Zéro mégawatt de renouvelable développé en 2017
Outre l’intervention du ministre de l’Energie, des panels ont rassemblé plusieurs experts nationaux et internationaux. L’un d’eux a vu l’expert en énergie Abdelmajid Attar pointer du doigt la même problématique que celle soulevée par M. Guitouni, «il y a un manque de coordination entre les différentes institutions et les opérateurs», a-t-il dit tout en indiquant que l’objectif fondamental pour le pays est la recherche d’une alternative aux énergies fossiles qui sont actuellement à l’origine de la totalité de l’énergie que nous consommons. L’objectif à long terme étant, selon l’intervenant, la sécurité énergétique.
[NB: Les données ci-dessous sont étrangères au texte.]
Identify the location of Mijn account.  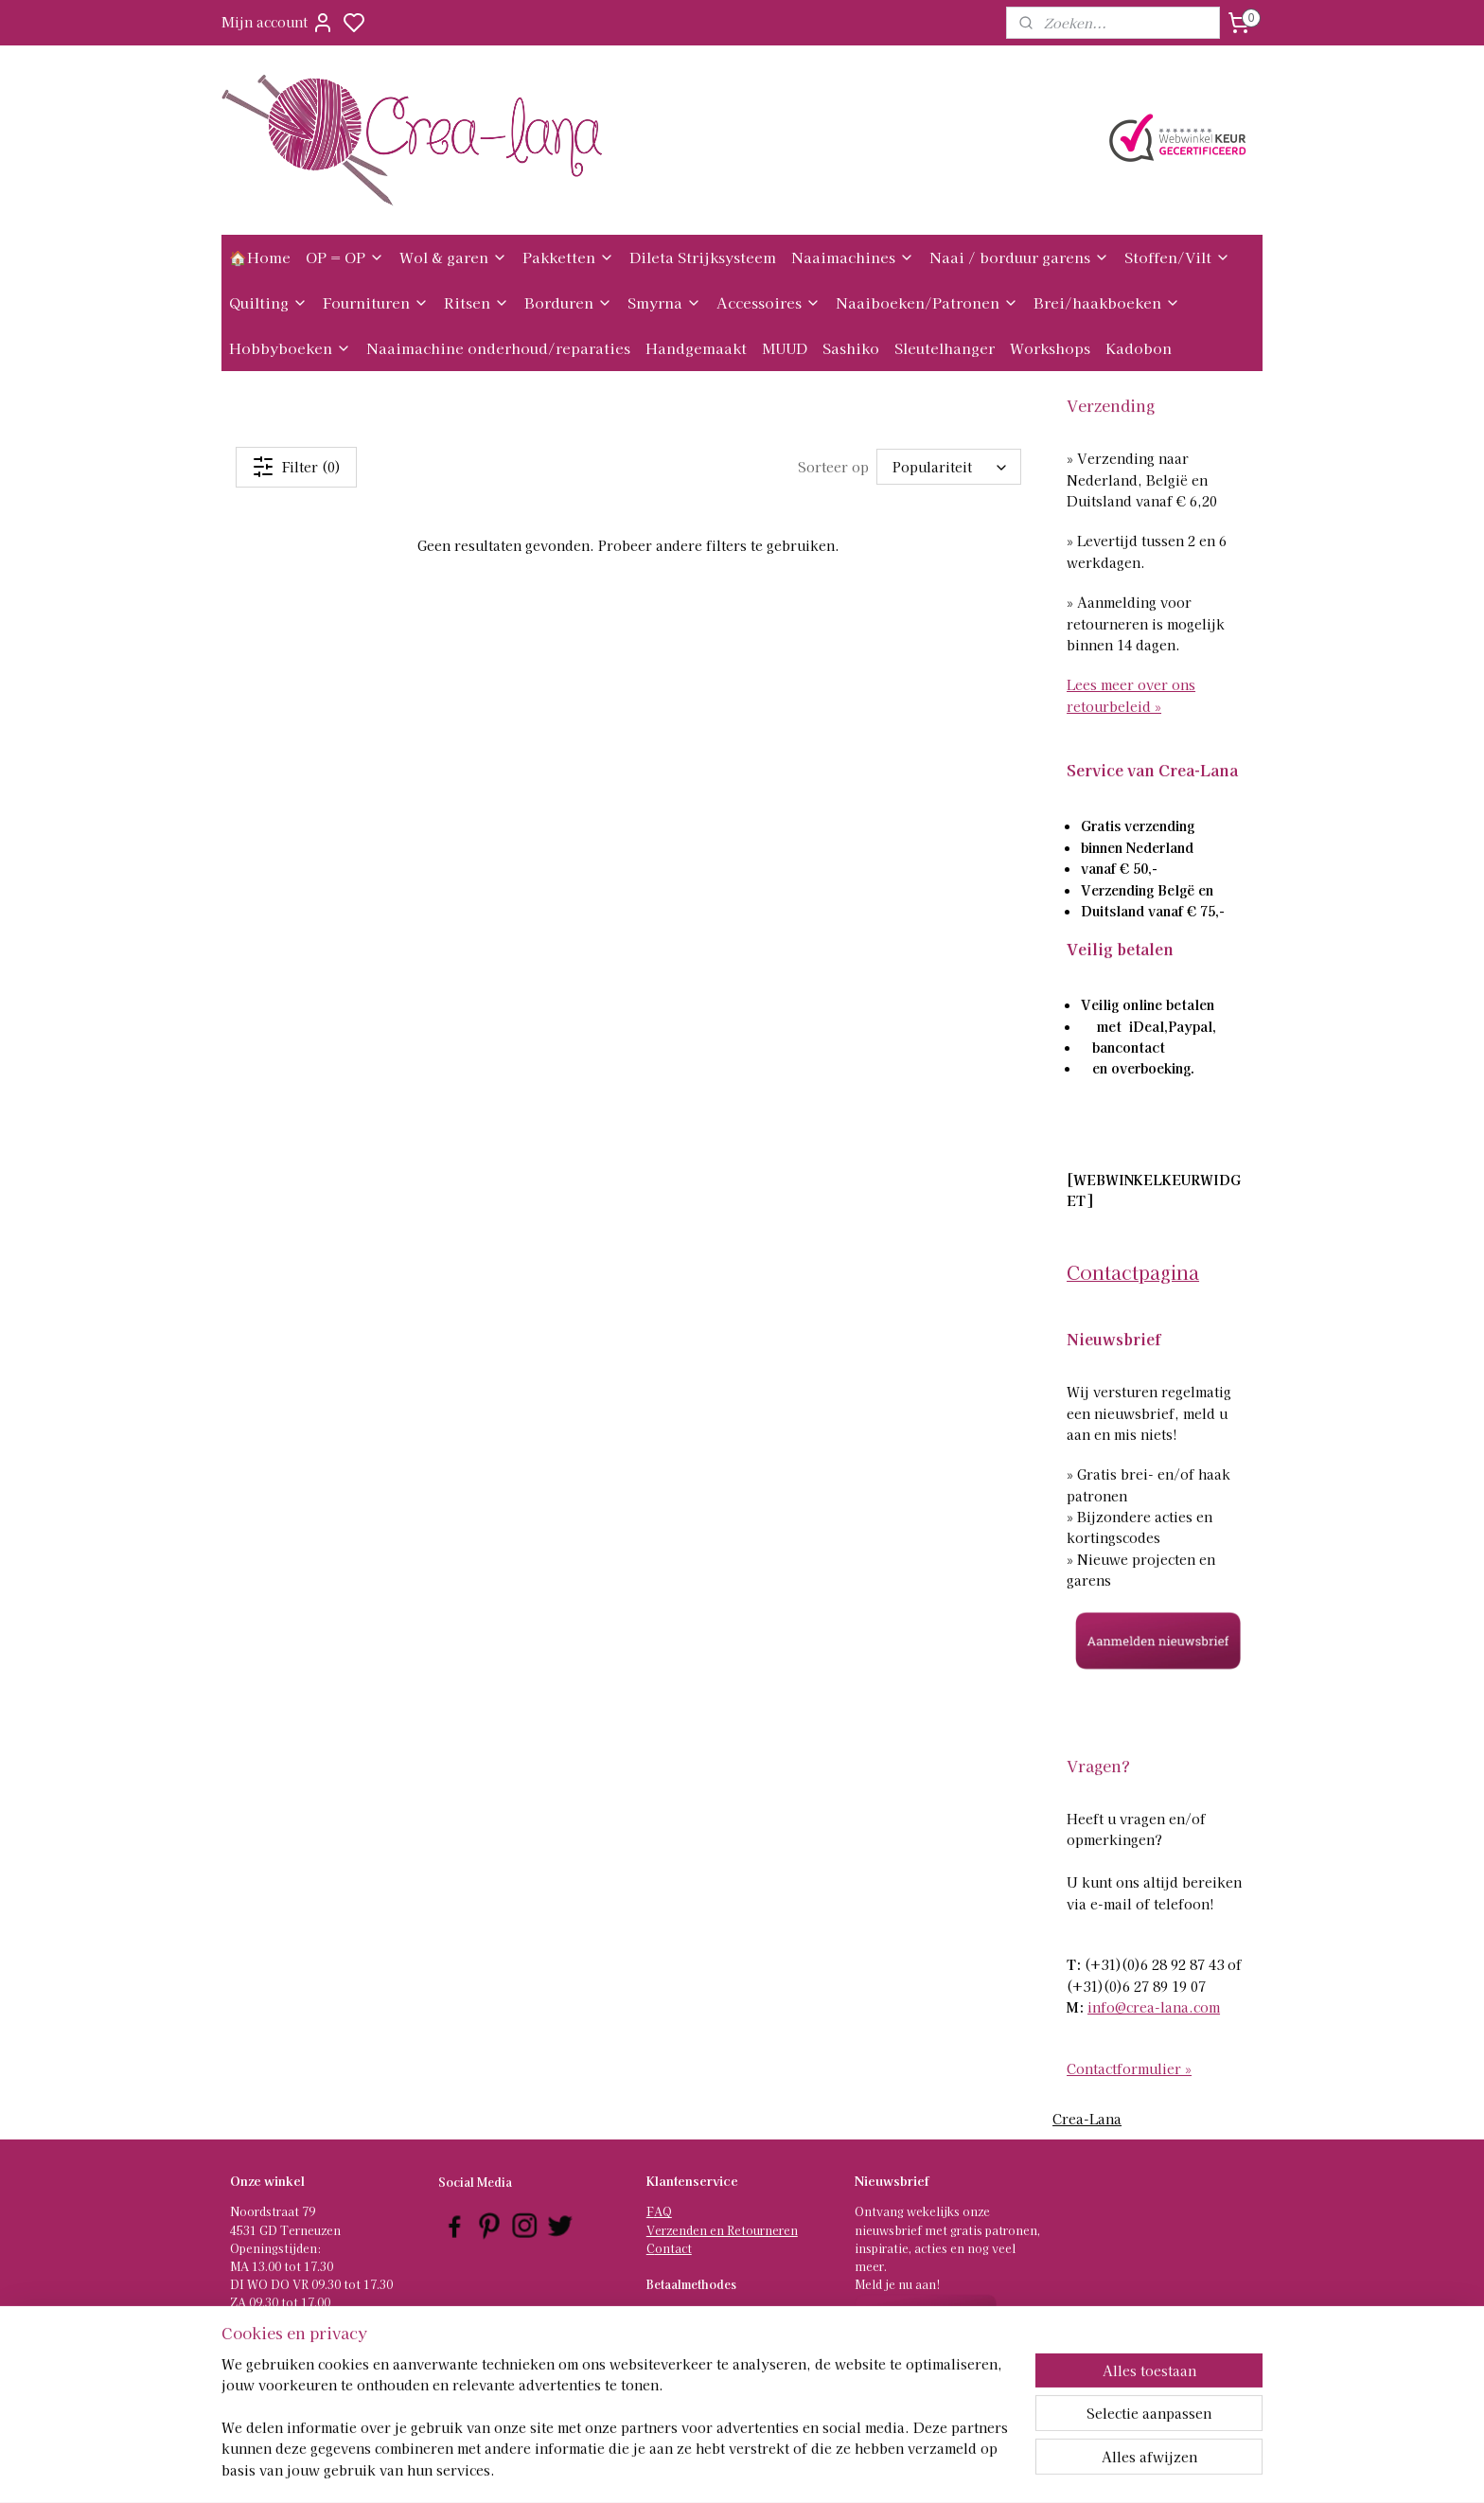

Abdelmajid Attar a rappelé les tendances de croissance des différentes sources d’énergie entre la période 2016-2040, «l’ère du charbon est finie. Le pétrole sera en perte de vitesse en tant que source d’énergie. Le gaz va maintenir son taux de croissance et contribuera à assurer la sécurité énergétique en association avec les énergies renouvelables», a-t-il expliqué, indiquant que le taux de croissance des énergies renouvelables va doubler, entre 2016 et 2040. «Il est à noter aussi que 85% du taux de croissance des différentes énergies viendra des énergies renouvelables et du gaz naturel d’où l’intérêt d’accompagner cette tendance», a estimé celui qui fut notamment ancien P-DG de Sonatrach. Celui-ci a notamment plaidé pour que soit également prise en considération dans le cadre de la transition énergétique, le concept d’économie d’énergie qui représente, «un autre aspect important pouvant permettre d’économiser une importante part de la consommation de l’énergie fossile».
Pour l’expert en énergie, parmi les défis qui attendent l’Algérie, l’on retrouve le défi industriel qui comprend l’engineering «quasiment absent en Algérie». «Nous possédons actuellement 400 MW, alors que les pays voisins en développent plus. En 2017, il n’y a pas eu un seul mégawatt développé en Algérie», a regretté Abdelmajid Attar.